Starring Rhea Seehorn and set largely in Albuquerque, New Mexico (déjà vu for Better Call Saul fans), Pluribus follows author Carol Sturka as she navigates a world reshaped by a mysterious alien virus—one that has turned most of humanity into a cheerful, collective hive mind. These “others” think as one, act as one, and work toward one shared objective: folding Carol, and the small group of remaining “survivors,” into their collective consciousness.

On paper, this is a recipe for success. A high–concept, sci–fi premise, a celebrated showrunner (and former X–Files writer), and a streaming platform (Apple TV) that seems willing to give artists full creative freedom. What results is a strikingly beautiful first season that, unfortunately, advances its story at an agonizingly slow pace.

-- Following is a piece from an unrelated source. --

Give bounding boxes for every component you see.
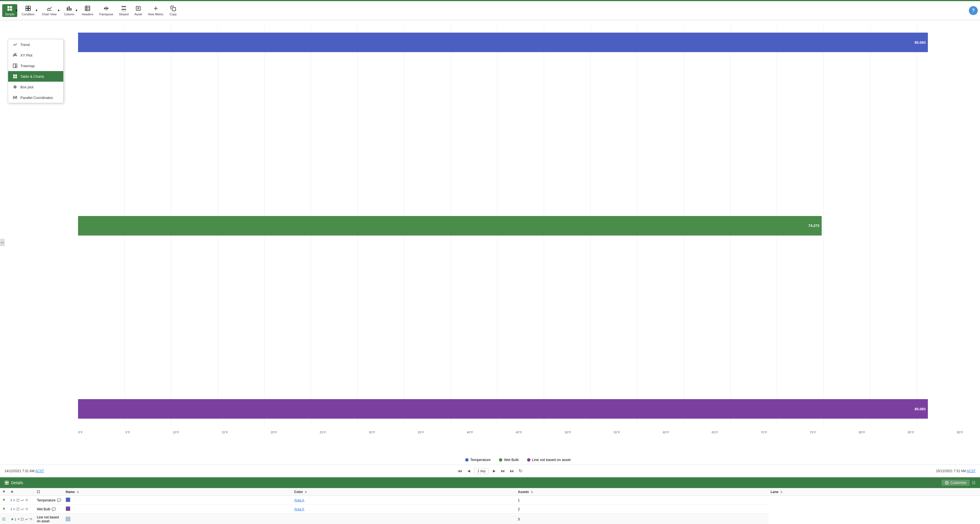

On a technical level, Pluribus is nearly flawless. The series looks gorgeous, from its expansive desert landscapes to the eerie precision with which hordes of people move in unsettling unison. Seehorn convincingly inhabits a depressed, drifting, borderline–alcoholic woman who wasn’t even fully content with her life before the world ended. At times, that consistency becomes a limitation—watching an angry person be angry episode after episode can wear thin. Mr. Diabaté (Samba Schutte) is another survivor who adapts quickly and opportunistically. Leaning into the freedoms of the new world order with humor and self–interest, Schutte is a welcome presence whenever he appears on screen.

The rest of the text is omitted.